Question

DESeq2 median of ratios normalization instead of VST or rlog for ordinations?

0

Entering edit mode

Linton • 0

@532d398e

Last seen 11 months ago

United States

Hi all, I have been combing the internet for hours trying to find a clear answer to this question and am a bit stumped. I apologize in advance for the basic question and the long description of my project - just trying to add enough context.

I am attemping to look at differences of abundances in shotgun metagenome samples that came from dust, specifically looking at gene abundances across contigs instead of MAGs. I co-assembled my reads (using normalized reads) into contigs, then mapped the non-normalized reads from each metagenome back to the assembled contigs to get an idea of the abundances of these genes across the metagenomes (a community-function based approach). After mapping the reads back to genes found in the assembly and counting up the reads mapped per gene using featureCounts, I then divided the total reads by gene length, and now would like to sum up these coverages by KO to get a sense of functional abundances in the metagenomes.
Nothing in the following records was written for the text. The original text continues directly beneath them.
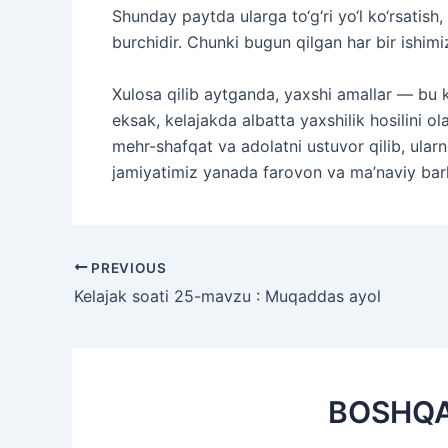
Shunday paytda ularga to‘g‘ri yo‘l ko‘rsatish,
burchidir. Chunki bugun qilgan har bir ishim
Xulosa qilib aytganda, yaxshi amallar — bu ke
eksak, kelajakda albatta yaxshilik hosilini ol
mehr-shafqat va adolatni ustuvor qilib, ularn
jamiyatimiz yanada farovon va ma’naviy bar
Post
PREVIOUS
navigation
Kelajak soati 25-mavzu : Muqaddas ayol
BOSHQ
A colleague suggested I use the median-of-ratios transformation (MRT) by DESeq2 as a way to transform my coverages for ordinations, regressions, and PERMANOVAs to get a sense of what is influencing/driving functional differences in the sites. However, the DESeq2 vignettes suggest using the VST or rlog transformations for this purpose, rather than the median-of-ratios transformation that is used in the DESeq function for DGE.
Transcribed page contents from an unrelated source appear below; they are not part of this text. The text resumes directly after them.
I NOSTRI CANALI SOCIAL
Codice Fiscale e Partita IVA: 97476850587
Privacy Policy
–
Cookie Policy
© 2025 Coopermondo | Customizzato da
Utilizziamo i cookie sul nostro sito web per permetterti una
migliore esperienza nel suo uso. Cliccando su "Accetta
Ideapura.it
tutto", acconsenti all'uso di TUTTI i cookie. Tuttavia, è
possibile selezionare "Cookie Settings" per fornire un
My question is, is there a reason to not use MRT as a transformation outside of DGE? Why is VST better for ordinations and downstream analyses (outside of DGE) compared to MRT? Is I am having a bit of trouble understanding the nuance between MRT and the VST method employed by DESeq2... Is MRT less sensitive to gene dispersions compared to VST? I am also having trouble finding the exact equation used by the VST function in DESeq2...maybe I have just been looking at too many links today (see below).
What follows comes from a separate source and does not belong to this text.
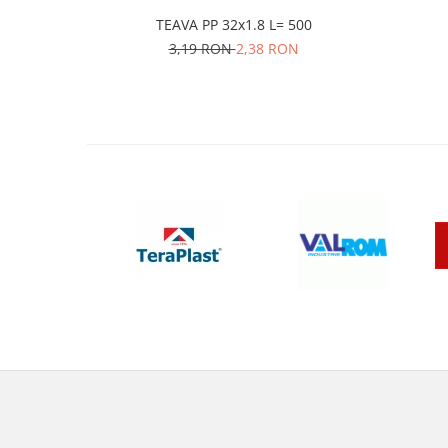
TEAVA PP 32x1.8 L= 500
3,19 RON
2,38 RON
Here are some resources I've used to help me answer this question - definitely open to more. I know there is the DESeq2 paper which I've read, but I think I am just missing somethign in there comparing these methods...Sorry for the long post, thanks for your help!

DESeq2 medianofratiostransformation StatisticalMethod Normalization dispersion • 2.0k views

ADD COMMENT • link 11 months ago Linton • 0

score 2 · Answer 1 · 2024-01-05

First of all, what you call "MRT" (lets stick with that abbreviation) is not a transformation. It's a normalization. What the method does is to calculate a per-sample linear scaling factor to correct for differences in sequencing depth and library composition. As clever as the method is, it's just that, a linear scaling factor. Divide your raw counts by that scaling factor (aka size factor) and you get normalized counts. No changes in data distribution or composition does happen, hence it's not a transformation. It's a linear scaling.

vst and rlog though are transformations. They aim to stabilize the variance of counts all across the average expression range. Typically, there is a dependency of the variance of the logcounts across the log2-baseMean (that is average logexpression). The methods aim to remove that, so removing the technical trend/bias, leaving biological signals in tact. Of note, before they do that, they use "MRT" to normalize the data. So basically, vst is "MRT" with some stats magic on top of that to transform data for downstream analysis, removing technical variance bias. The DESeq and DESeq2 papers have more details on that. See also the vignette.

So in a nutshell, normalization (that is removing sequencing depth and composition bias) is pretty much always necessary before any downstream analysis. Be it by MRT or other methods. Transformation depends on your analysis goal. Often vst is suitable, e.g. for PCA or feature / gene selection where you want to select genes variable between groups (like biological variability) rather than variable due to the technical biases. In any case, an alternative could be just log2+1 of the "MRT"-normalized counts as implemented in normTransform(). You should check what is common in the metagenomic field.